Entre as medidas, elencam-se um calendário minimamente exequível, o início da profissionalização da arbitragem e fair play financeiro, um conjunto de medidas para, basicamente, impedir os clubes de gastarem mais do que arrecadam e conquistarem triunfos à custa de impagáveis endividamentos.
As proposições foram feitas pela Confederação Brasileira de Futebol (CBF), mas, por falta de uma, os cartolas decidiram criar duas ligas no Brasil e uma delas acabou contestada pelo Conselho Administrativo de Defesa Econômica (Cade).
O órgão que zela pela livre concorrência no país recebeu um parecer jurídico sobre a legalidade e os efeitos econômicos da operação que envolve a Liga Forte União (LFU) e investidores privados para a exploração, por 50 anos, dos direitos de transmissão das Séries A e B do Campeonato Brasileiro.
O documento, assinado pelo jurista e professor Wladimyr Camargos — especialista em direito esportivo —, aponta violação constitucional, risco concorrencial severo, possibilidade de nulidade de contratos e até ameaça à soberania esportiva nacional.

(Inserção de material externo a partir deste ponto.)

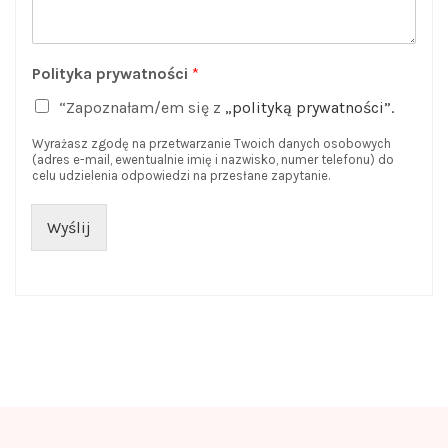
Polityka prywatności
*
“Zapoznałam/em się z
„polityką prywatności”.
Wyrażasz zgodę na przetwarzanie Twoich danych osobowych
(adres e-mail, ewentualnie imię i nazwisko, numer telefonu) do
celu udzielenia odpowiedzi na przesłane zapytanie.
Wyślij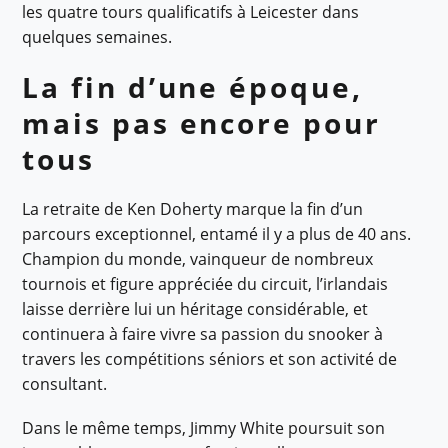
les quatre tours qualificatifs à Leicester dans
quelques semaines.
La fin d’une époque,
mais pas encore pour
tous
La retraite de Ken Doherty marque la fin d’un
parcours exceptionnel, entamé il y a plus de 40 ans.
Champion du monde, vainqueur de nombreux
tournois et figure appréciée du circuit, l’irlandais
laisse derrière lui un héritage considérable, et
continuera à faire vivre sa passion du snooker à
travers les compétitions séniors et son activité de
consultant.
Dans le même temps, Jimmy White poursuit son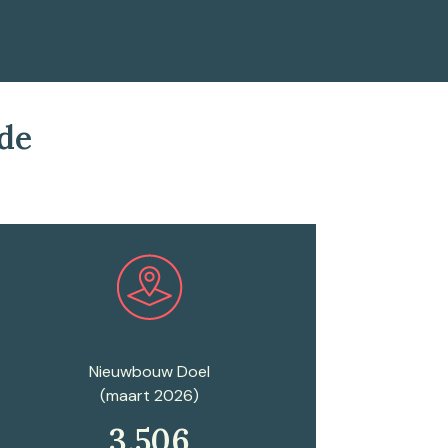
de
Plan een afspraak
Nieuwbouw Doel
(maart 2026)
3.506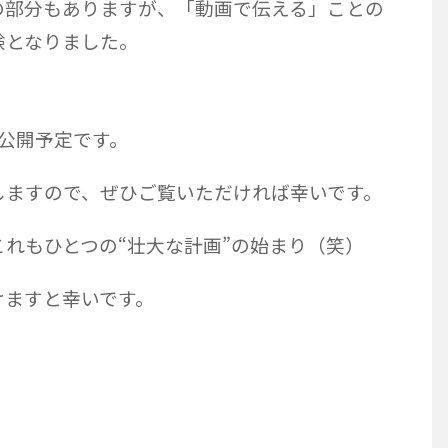
の部分もありますが、「動画で伝える」ことの
験となりました。
にて公開予定です。
しますので、ぜひご覧いただければ幸いです。
れもひとつの“壮大な計画”の始まり（笑）
けますと幸いです。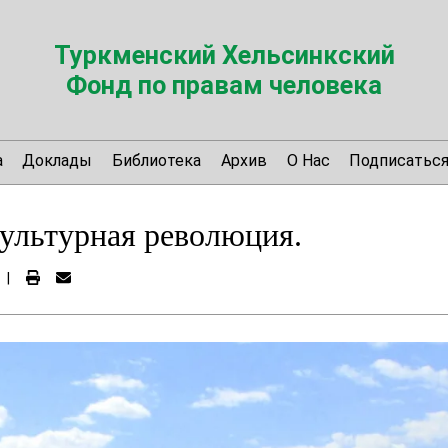
Туркменский Хельсинкский
Фонд по правам человека
а
Доклады
Библиотека
Архив
О Нас
Подписатьс
ультурная революция.
|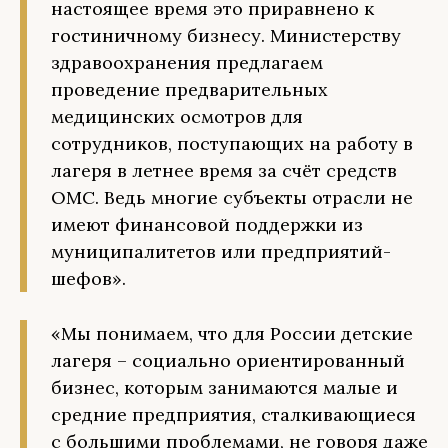
настоящее время это приравнено к
гостиничному бизнесу. Министерству
здравоохранения предлагаем
проведение предварительных
медицинских осмотров для
сотрудников, поступающих на работу в
лагеря в летнее время за счёт средств
ОМС. Ведь многие субъекты отрасли не
имеют финансовой поддержки из
муниципалитетов или предприятий-
шефов».
«Мы понимаем, что для России детские
лагеря – социально ориентированный
бизнес, которым занимаются малые и
средние предприятия, сталкивающиеся
с большими проблемами, не говоря даже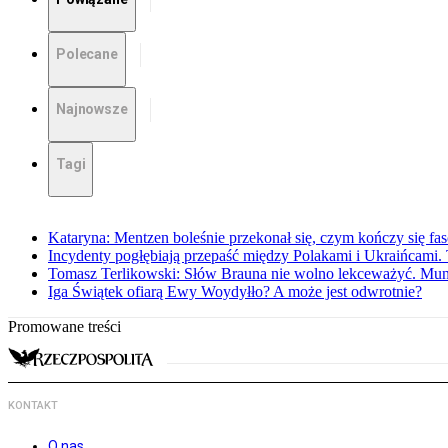
Polecane
Najnowsze
Tagi
Kataryna: Mentzen boleśnie przekonał się, czym kończy się fa
Incydenty pogłębiają przepaść między Polakami i Ukraińcami. 
Tomasz Terlikowski: Słów Brauna nie wolno lekceważyć. Mu
Iga Świątek ofiarą Ewy Woydyłło? A może jest odwrotnie?
Promowane treści
KONTAKT
O nas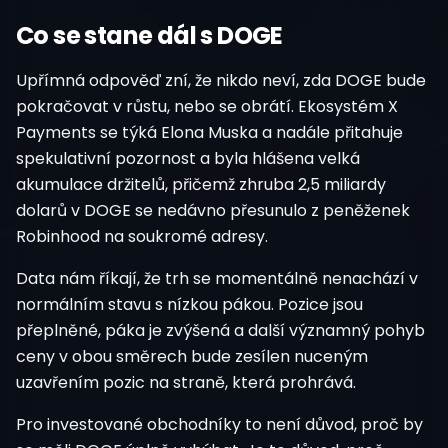
Co se stane dál s DOGE
Upřímná odpověď zní, že nikdo neví, zda DOGE bude
pokračovat v růstu, nebo se obrátí. Ekosystém X
Payments se týká Elona Muska a nadále přitahuje
spekulativní pozornost a byla hlášena velká
akumulace držitelů, přičemž zhruba 2,5 miliardy
dolarů v DOGE se nedávno přesunulo z peněženek
Robinhood na soukromé adresy.
Data nám říkají, že trh se momentálně nenachází v
normálním stavu s nízkou pákou. Pozice jsou
přeplněné, páka je zvýšená a další významný pohyb
ceny v obou směrech bude zesílen nuceným
uzavřením pozic na straně, která prohrává.
Pro investované obchodníky to není důvod, proč by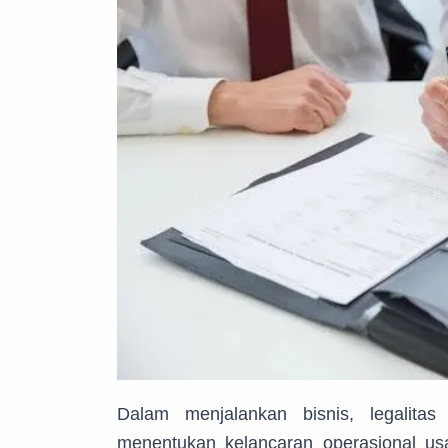
Dalam menjalankan bisnis, legalita
menentukan kelancaran operasional u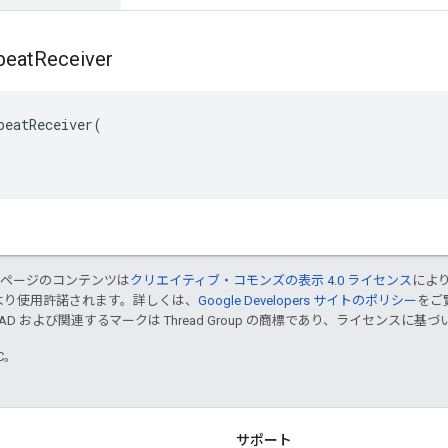
beat
Receiver
beatReceiver(

のページのコンテンツは
クリエイティブ・コモンズの表示 4.0 ライセンス
によ
より使用許諾されます。詳しくは、
Google Developers サイトのポリシー
をご覧
EAD および関連するマークは Thread Group の商標であり、ライセンスに
TC。
サポート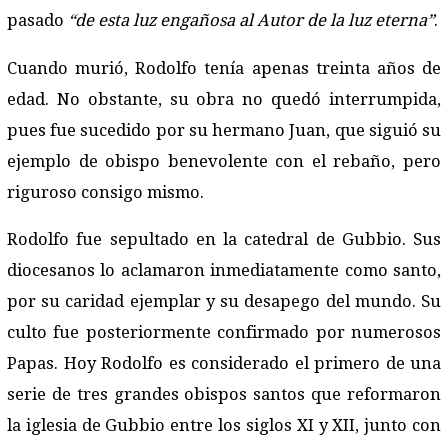
pasado
“de esta luz engañosa al Autor de la luz eterna”
.
Cuando murió, Rodolfo tenía apenas treinta años de
edad. No obstante, su obra no quedó interrumpida,
pues fue sucedido por su hermano Juan, que siguió su
ejemplo de obispo benevolente con el rebaño, pero
riguroso consigo mismo.
Rodolfo fue sepultado en la catedral de Gubbio. Sus
diocesanos lo aclamaron inmediatamente como santo,
por su caridad ejemplar y su desapego del mundo. Su
culto fue posteriormente confirmado por numerosos
Papas. Hoy Rodolfo es considerado el primero de una
serie de tres grandes obispos santos que reformaron
la iglesia de Gubbio entre los siglos XI y XII, junto con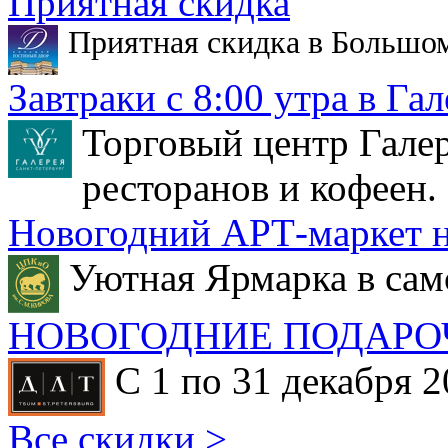
Приятная скидка
Приятная скидка в Большо
Завтраки с 8:00 утра в Гал
Торговый центр Галер
ресторанов и кофеен.
Новогодний АРТ-маркет н
Уютная Ярмарка в сам
НОВОГОДНИЕ ПОДАРО
С 1 по 31 декабря 2
Все скидки >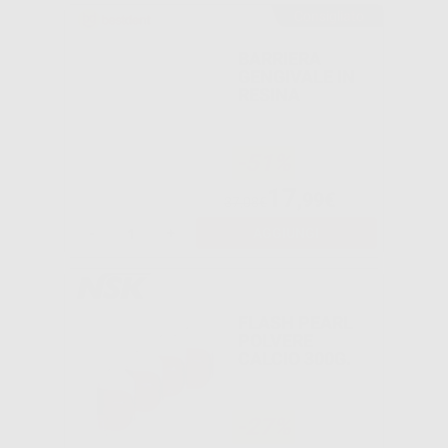
Consigliato
BARRIERA
GENGIVALE IN
RESINA
-51%
17
,99€
37,08€
-
+
AGGIUNGI
FLASH PEARL
POLVERE
CALCIO 300G.
-27%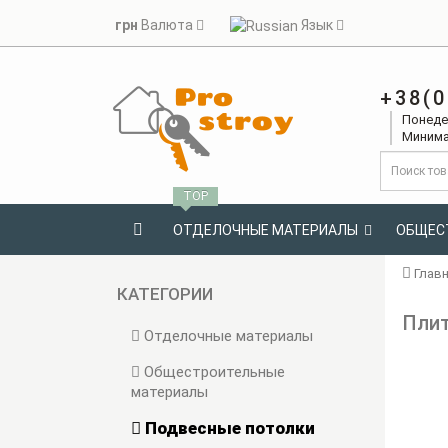
грн
Валюта
Язык
+38(0
Понедел
Минима
TOP
ОТДЕЛОЧНЫЕ МАТЕРИАЛЫ
ОБЩЕС
Глав
КАТЕГОРИИ
Плит
Отделочные материалы
Общестроительные
материалы
Подвесные потолки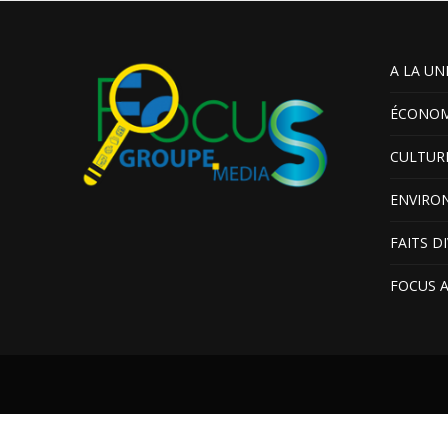
A LA UN
ÉCONOM
CULTUR
ENVIRO
FAITS D
FOCUS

Em seu parecer, Camargos afirma que a cessão realizada por clubes ao chamado Condomínio LFU, estrutura que incorpora investidores financeiros externos ao Sistema Nacional do Esporte, é nula de pleno direito.
Segundo o jurista, o artigo 160, §3º, da Lei Geral do Esporte estabelece que direitos de arena só podem ser cedidos a organizações esportivas que regulam a modalidade e organizam competições — ou seja, entidades como a CBF ou ligas formalmente reconhecidas. Um condomínio privado com participação de fundos, diz o documento, não se enquadra nessa definição.
O parecer sustenta que a operação compromete o núcleo essencial da autonomia esportiva, princípio constitucional que protege o esporte de interferências políticas e econômicas externas capazes de desequilibrar a competição ou capturar seu funcionamento.
Para o jurista, embora os clubes tenham o direito de negociar a transmissão de suas partidas, a titularidade e a integridade da competição pertencem à CBF, nos termos do estatuto da entidade e das normas da Fifa e da Conmebol (federação internacional e confederação sul-americana de futebol, respectivamente).
Ao ceder poderes estruturais por meio século a um investidor financeiro, a LFU estaria expropriando competências regulatórias da confederação. O parecer alerta ainda que o modelo pode levar o Brasil a desalinhamento com o sistema mundial do futebol, sujeito a medidas corretivas internacionais.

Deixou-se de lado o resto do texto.